Furthermore, as I mentioned previously, the value of the buildings themselves increases, because they invite much more occupancy (23% more) and they are much more attractive to users and tourists.
And, last but not least, because they respond to urgent climate needs. Obviously, they do not pollute, and they take their resources from nature itself, so the benefits in this regard are clear.
What is the most effective way to develop innovation in a company?
From my point of view, the most important thing is that innovation is imposed in all departments, that it does not belong exclusively to the R&D department.

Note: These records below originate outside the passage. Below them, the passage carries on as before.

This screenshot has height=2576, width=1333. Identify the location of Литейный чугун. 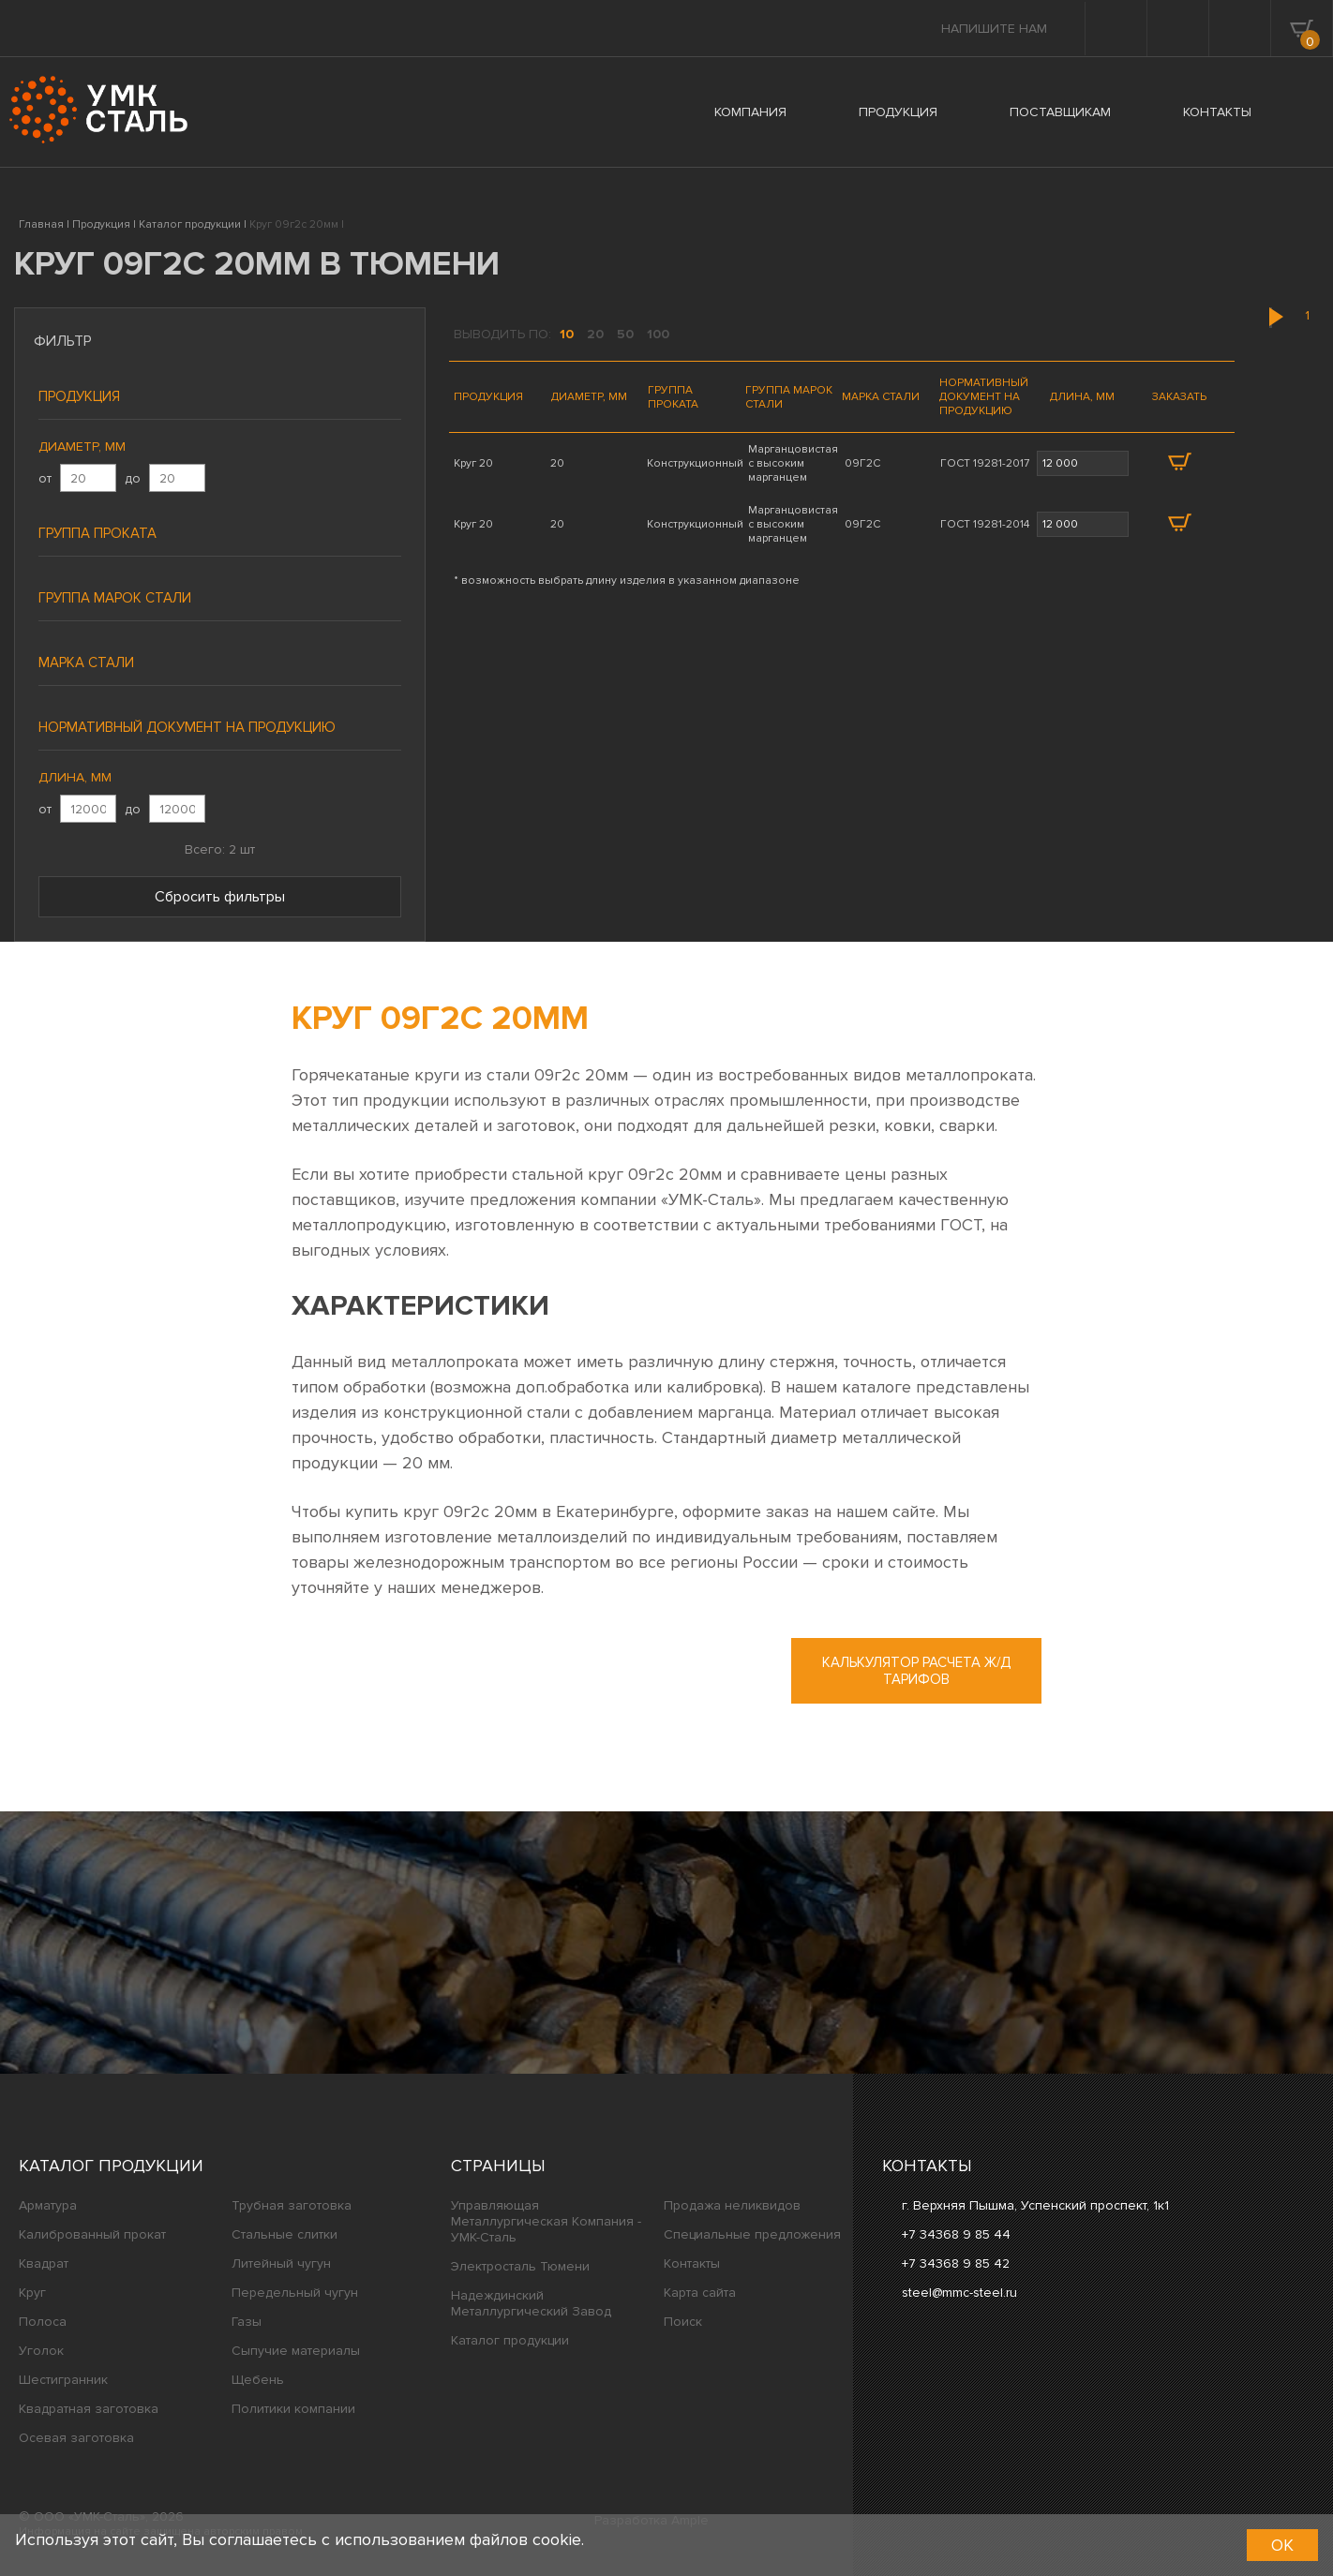
(281, 2263).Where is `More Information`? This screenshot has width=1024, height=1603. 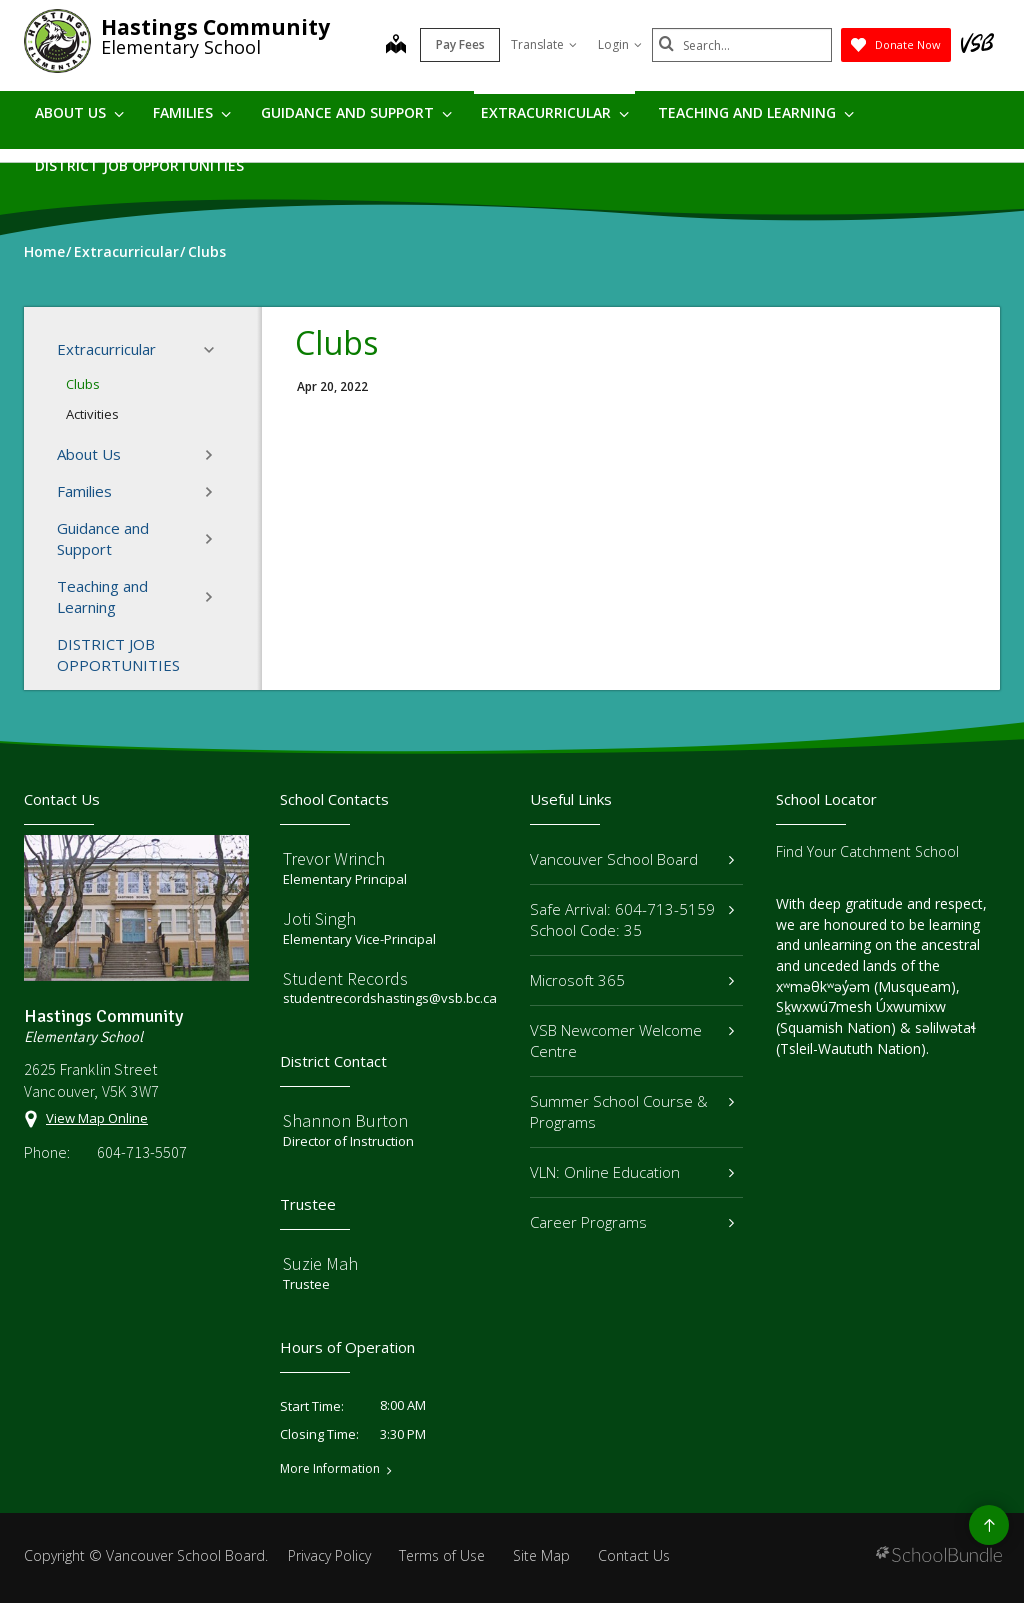
More Information is located at coordinates (330, 1469).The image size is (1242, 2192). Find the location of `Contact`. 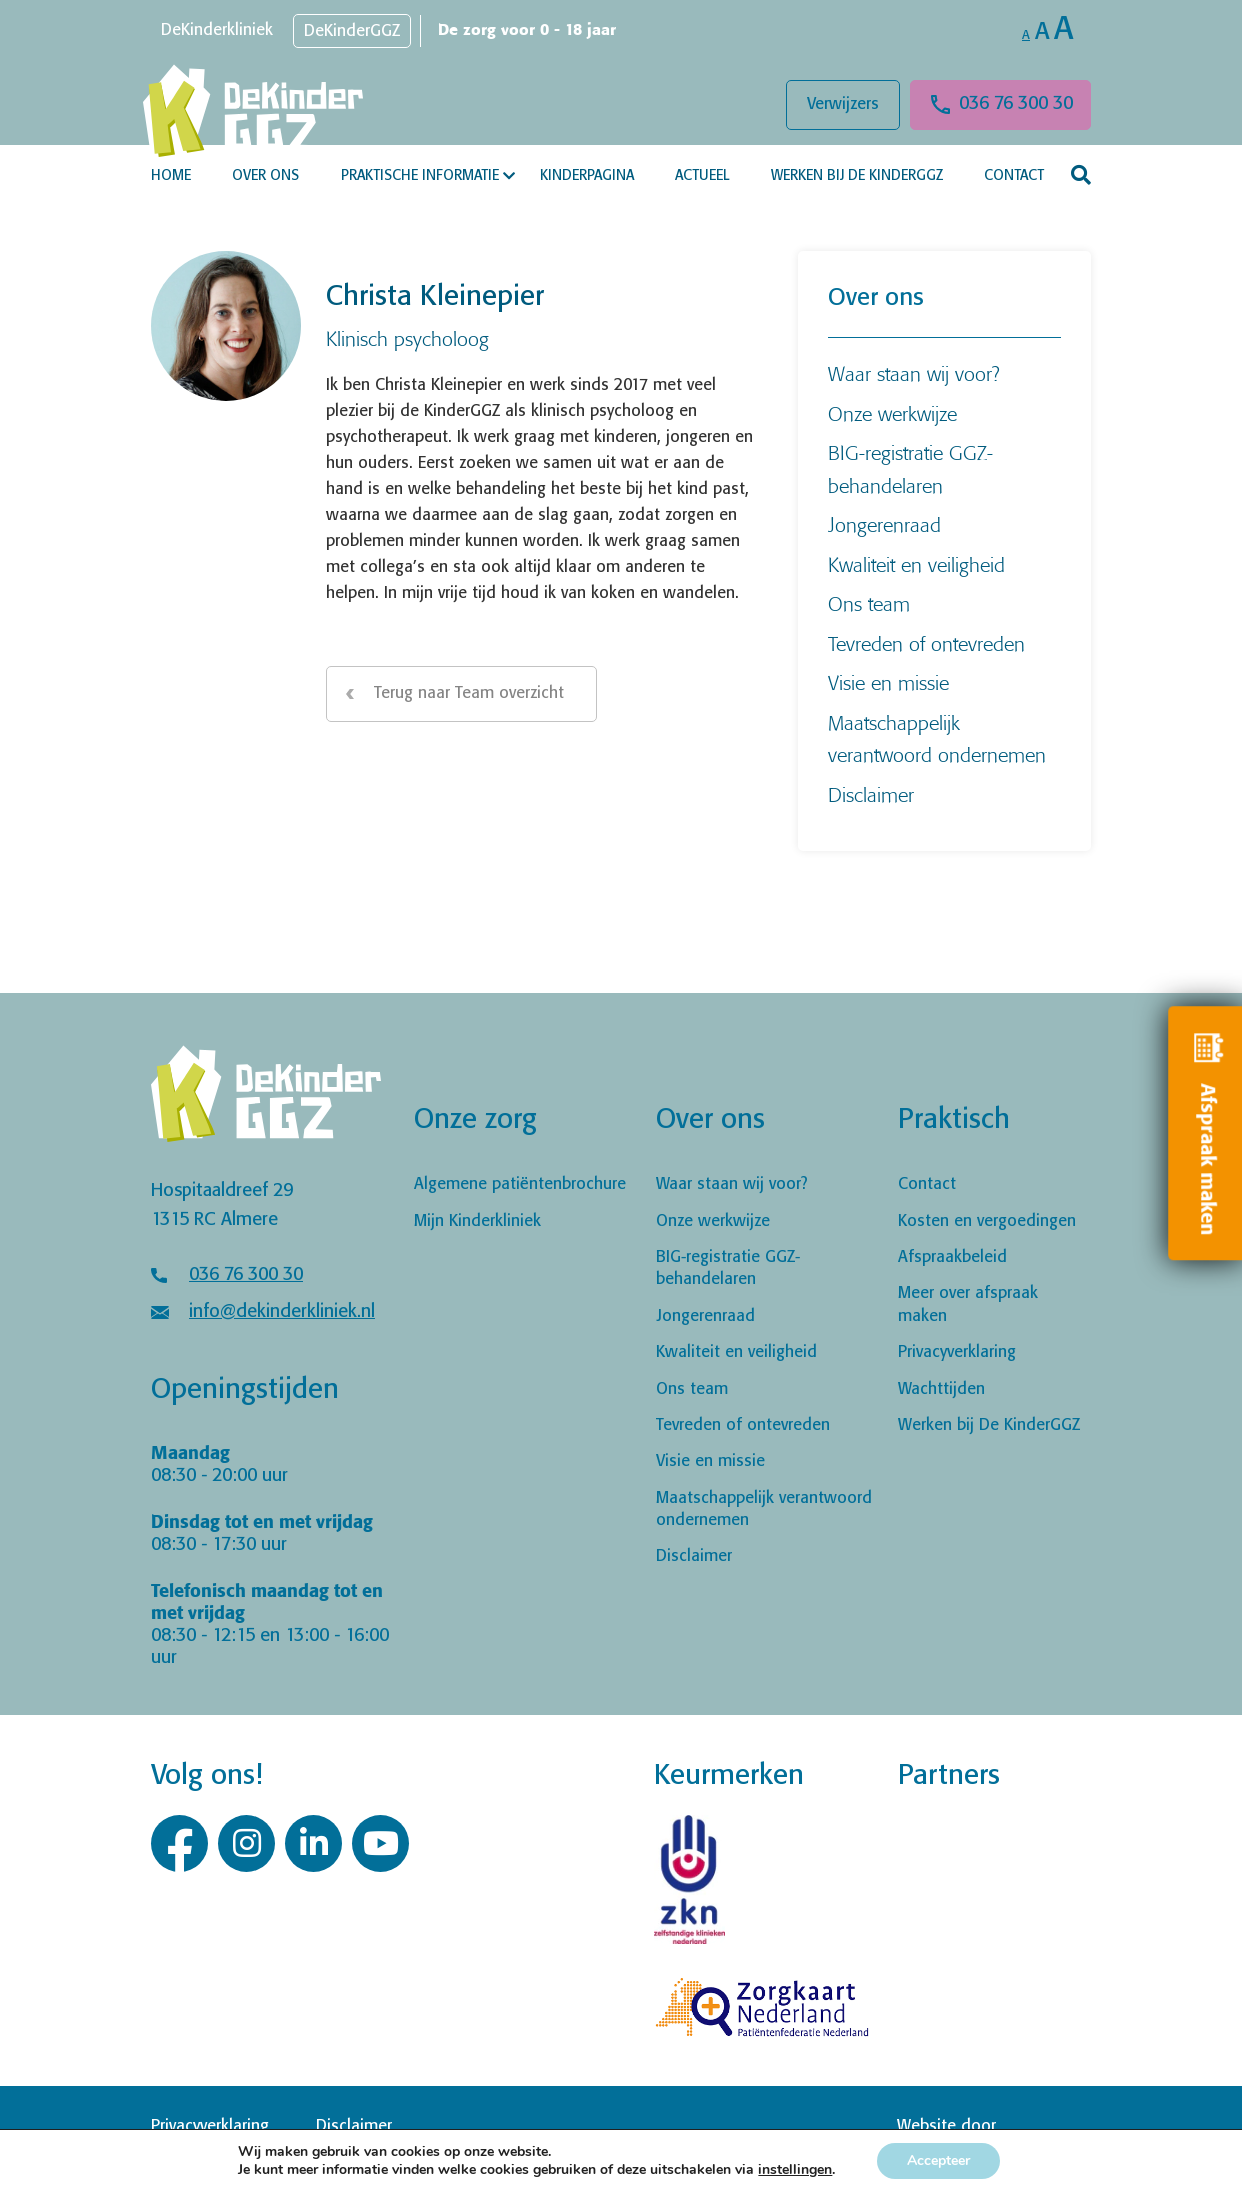

Contact is located at coordinates (1014, 176).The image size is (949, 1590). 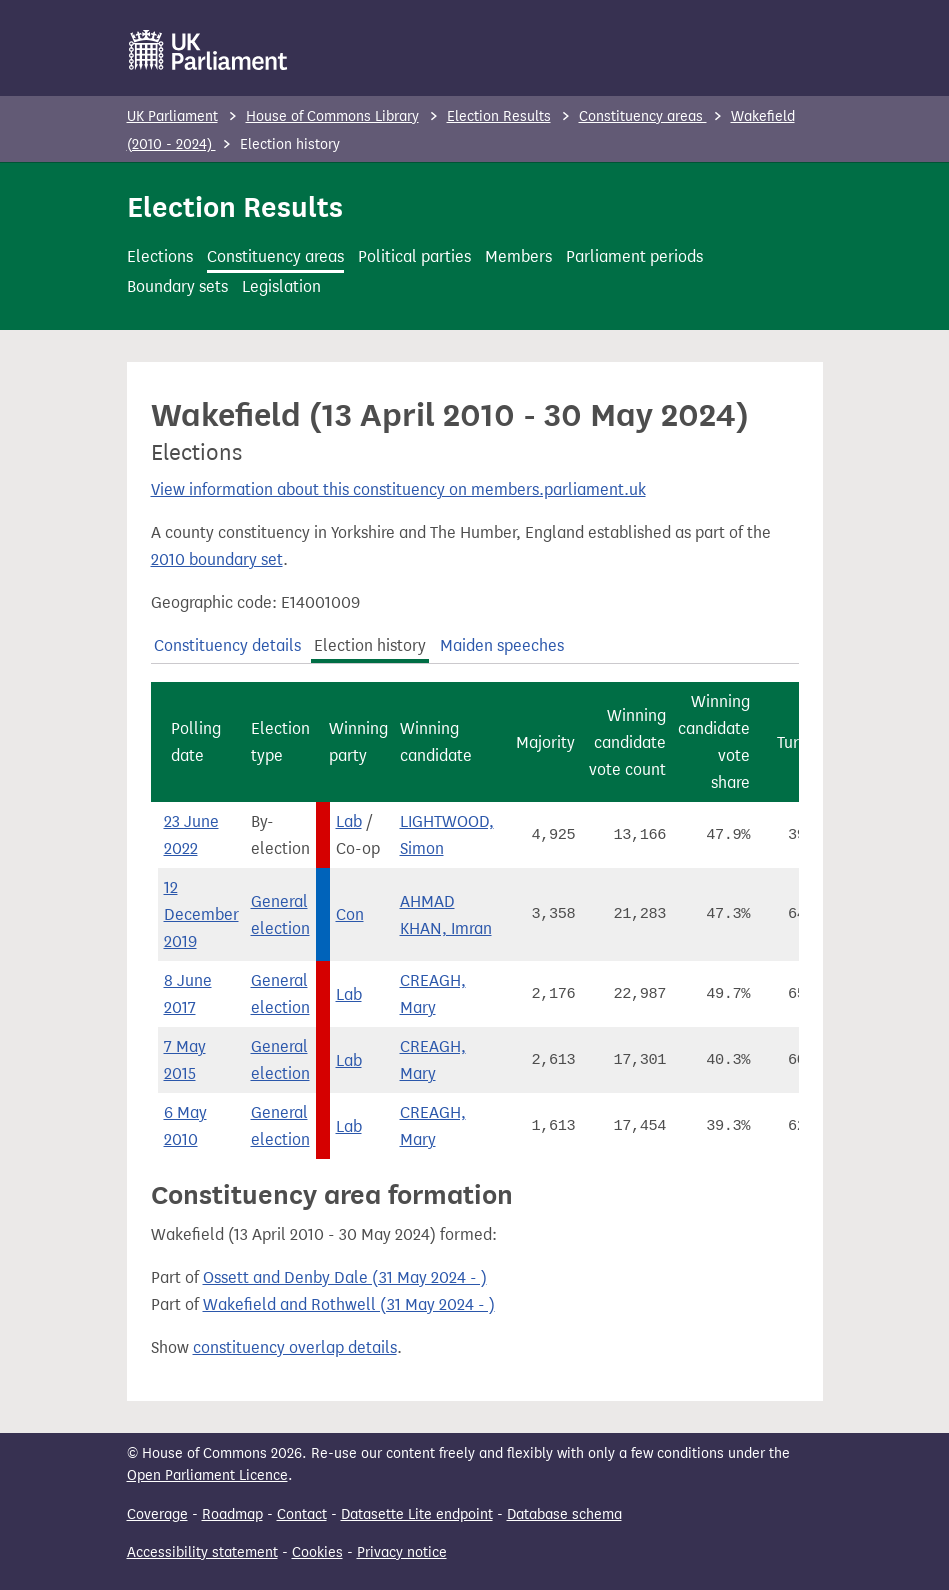 What do you see at coordinates (349, 821) in the screenshot?
I see `Lab` at bounding box center [349, 821].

Each person, each employee, must have his or her KPIs linked to innovation, also in departments such as Marketing, Human Resources, etc. Otherwise, innovation does not advance and is not incorporated into the company.
What are the main mistakes startups/companies make when innovating?
Above all, selling a product or service before having it, and not estimating the time and costs involved. This leads to savings in things that should not be saved, such as the human team, which is the one that will create the innovation. Many companies focus on reducing time and staff, but what they need to do is precisely to reinforce the human team so that this results in saving time.
What improvements in efficiency and sustainability do you see for the laundry industry in the next 5 years?
Besides Bioo, another biotech project I am involved aim at reducing the impact of plastic in the laundry and avoiding its conversion into microplastics that risk reaching the oceans.
In the next few years we will see many innovations in this industry. I believe that 10 years from now, we will have a totally different industry model.
How will laundry be done in 2050?
Well, I’m not really sure. What I do believe, honestly, is that it will not be as we are doing it today, generating a waste that reaches rivers or seas….
There will be other drawbacks, but I think we will have managed to eliminate this particular part.